Diane Gilman jeans.

Express shoppers are filling their shopping carts with dresses, woven tops and leggings.

But one item has been noticeably missing: jeans.

The clothing and apparel company announced third-quarter earnings Thursday with mixed results; the company’s bottom line beat Wall Street’s expectations, while same-stores sales were flat.

Income was $8 million for the quarter, up from $6 million during the third quarter of 2017. Meanwhile, sales were driven by the e-commerce business. Internet sales increased by 26 percent year-over-year to $149.1 million.

The increased earnings were likely the result of a reduced tax rate — nearly half of last year’s.

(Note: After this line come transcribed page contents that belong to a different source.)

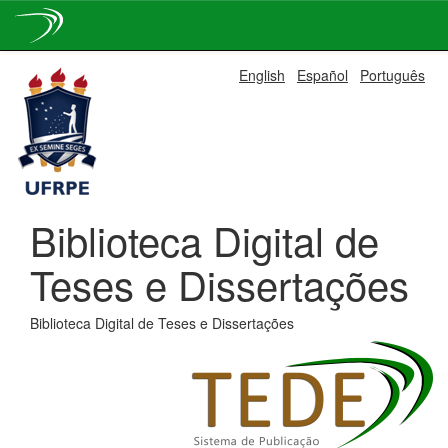
Skip
English
Español
Português
navigation
Biblioteca Digital de
Teses e Dissertações
Biblioteca Digital de Teses e Dissertações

Meanwhile, negative predictions about the company’s fourth quarter didn’t do much to ease investor concerns.

The stock plunged at the start of Thursday’s trading session, to more than 18 percent at one point.  

The fact that a clothing company missed a major fashion trend isn’t so unusual. Steven Marotta, senior research analyst at CL King & Associates, said companies are essentially guessing what consumers want six months to a year in advance.

“Some companies win and some lose,” Marotta said. “And Express is losing.”

But for a brand built on its jeans not to capitalize on the trend is surprising.

David Kornberg, president, chief executive officer and director of Express said on Thursday’s conference call that denim has been “challenging” for the business. Although he did concede that men’s jeans did better during the quarter than women’s.

“It’s a little bit baffling actually,” said Susan Anderson, an analyst at B. Riley FBR. “We’re basically in the best denim cycle we’ve seen in over a decade.”

In fact, after years of declining sales, partially caused by the rise of ath-leisure, jeans are making a comeback.

The U.S. jeans market grew 5 percent to $16.4 billion during the year ending July 2018, according to The NPD Group. And it’s not just classic blue jeans. Fashionistas and athletes alike are getting into denim again. Women’s jeans were especially popular. Sales of women’s jeans grew 9 percent during the same period, compared with the prior year.

Express might be missing the boat on denim, but other companies are not.

During Guess’ third-quarter earnings call, execs said the company had an uptick in denim during the most recent period. Big-box retailer Target Corp. offers almost every kind of denim jean and has even created new brands. And then there are the big players, like Levi’s, that have created brand loyalty with its consistency of products.  

“You already know, if I said to you, go buy yourself a pair of Levi’s, you’d already know what style and model you need right away,” said Marshal Cohen, chief industry officer at The NPD Group. “Trying on jeans is one of the least favorite experiences for consumers — even more so for men. Men don’t even like to try on clothes.”

“So going into Express or some of these other chain stores, trying on jeans all over again, not happening,” he said. In addition, Express lacks the options that fill other stores.

“They may not have relaxed jeans; they may not have full-cut jeans; they may not have high-waisted jeans,” Cohen said. “They’re not invested in the full range of styles like they were five years ago where you walked in and there was a whole wall of jeans. Now if you go, there’s a very small section of jeans.”